Is Gold About to Kick the Dollar Out? Spoiler: It’s Not Your Grandma’s Savings Plan

So, gold just strutted past $3,700 an ounce, like it owns the place-because apparently, it does. Paul Wong from Sprott Asset Management is out here saying gold might finally pull a hostile takeover on the dollar’s “store-of-value” gig. Yeah, that dollar you’ve been hoarding? Might get benched.

Wong: “Fiscal Dominance” Means the Dollar’s Getting the Cold Shoulder, Gold’s Taking the Throne

Gold prices took a tiny breather at $3,678.9 per ounce after their big power move, but the message from Paul Wong and Sprott is loud and clear-gold’s not just here for a visit, it’s gunning for the head honcho spot in the financial system.

Wong doesn’t sugarcoat it:

“Look, this dollar-centric global system?

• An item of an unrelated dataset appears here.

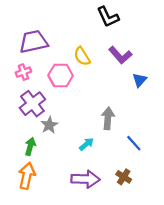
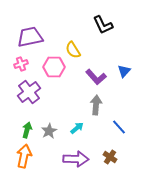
black L-shape: (108, 17) -> (103, 25), moved
purple L-shape: (120, 55) -> (96, 77), moved
gray star: (49, 125) -> (49, 131), moved

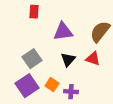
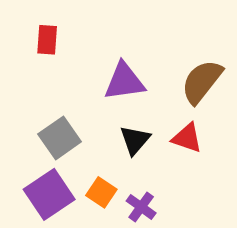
red rectangle: (34, 12) -> (47, 40), moved
purple cross: (71, 92) -> (141, 207), turned 32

It’s about as sustainable as my New Year’s gym membership. Keeping the dollar as your ‘store of value’ forces the U.S. to run deficits like it’s Black Friday-except it’s political suicide now.”

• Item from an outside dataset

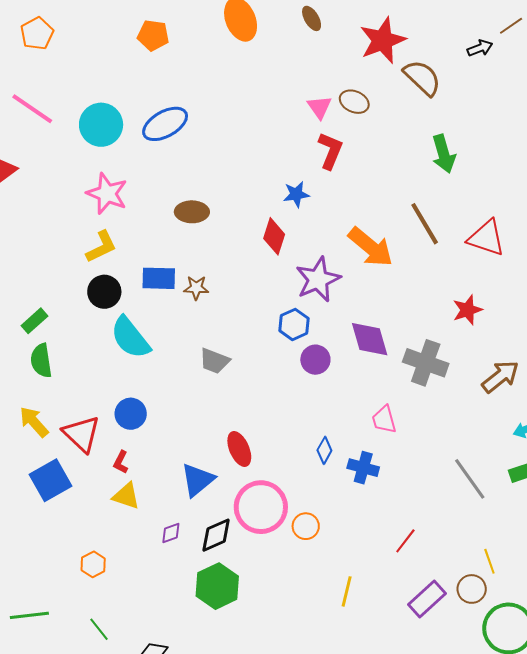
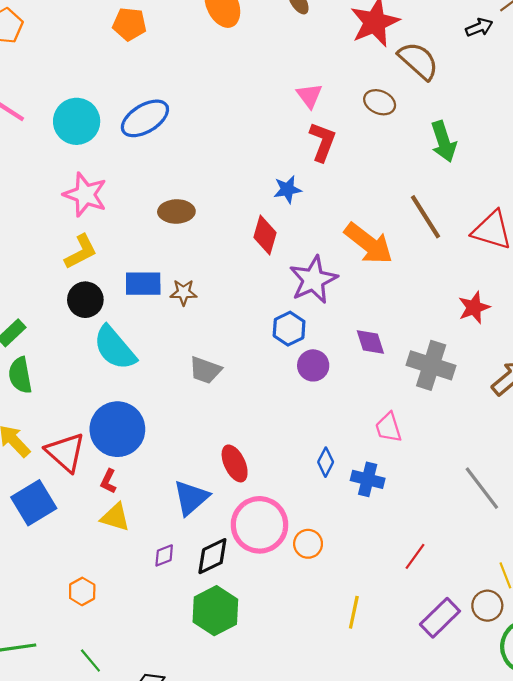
brown ellipse: (354, 102) -> (380, 102), moved
purple diamond: (370, 339) -> (370, 342), size x0.7
blue circle: (131, 414) -> (117, 429), size x1.6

The backdrop? Basically a casino where the house rules keep changing. Gold’s up over 30% this year, thanks to a wild mix of central bank drama, tariff wars, and what they politely call “fiscal dominance,” but I call “Washington spending spree tugging the Fed’s leash.” Investors sense the dollar’s losing its mojo-the way central banks are stacking gold, you’d think they’re prepping for an apocalypse-themed yacht party.

“Fiscal dominance” is just a fancy term for, “The government spends, the Fed nods like a distracted dad at a soccer game.” Instead of fighting inflation, the Fed’s just trying not to interrupt the debt binge. Negative yields, a dollar weakening faster than my willpower around carbs, and inflation that’s not going anywhere-this is prime real estate for gold to go from shiny to blinding.

Wong’s not the only one primed on the gold rush. The yield curve’s looking like a flashing neon sign screaming “warning,” and traders are hedging like nervous parents at a rock concert. In this setup, gold steps in as the “neutral, credible reserve asset.” I mean, it’s got thousands of years of street cred, trillions in liquidity, and a fan club that includes central banks worldwide-take that, dollar!

Right now, gold lovers are soaking up the $3,700 milestone glow like it’s the last cookie in the jar. But here’s the kicker: if fiscal dominance keeps twisting the Fed’s arm, one day the global financial system might wake up and find out its vault is full of gold bars instead of greenbacks. And that, my friends, is when things get really interesting (or really annoying, if you’re still clinging to your paper bills).